Stored data entries:

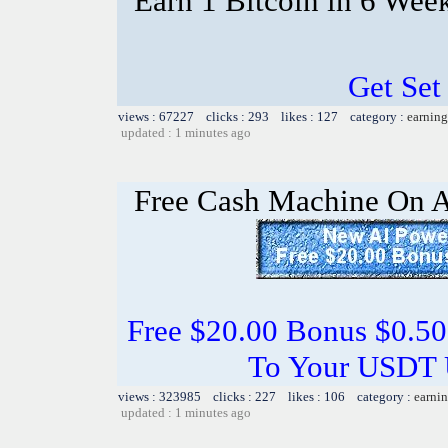
Earn 1 Bitcoin in 6 Wee
Get Set
views : 67227 clicks : 293 likes : 127 category :
earning
updated : 1 minutes ago
Free Cash Machine On 
Free $20.00 Bonus $0.50
To Your USDT
views : 323985 clicks : 227 likes : 106 category :
earnin
updated : 1 minutes ago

Work instructions:
Would you transcribe all of the data exactly, apart from its pictures?

Answer area:
Earn 1 Bitcoin in 6 Wee
Get Set
views : 67227 clicks : 293 likes : 127 category :
earning
updated : 1 minutes ago
Free Cash Machine On 
Free $20.00 Bonus $0.50
To Your USDT
views : 323985 clicks : 227 likes : 106 category :
earnin
updated : 1 minutes ago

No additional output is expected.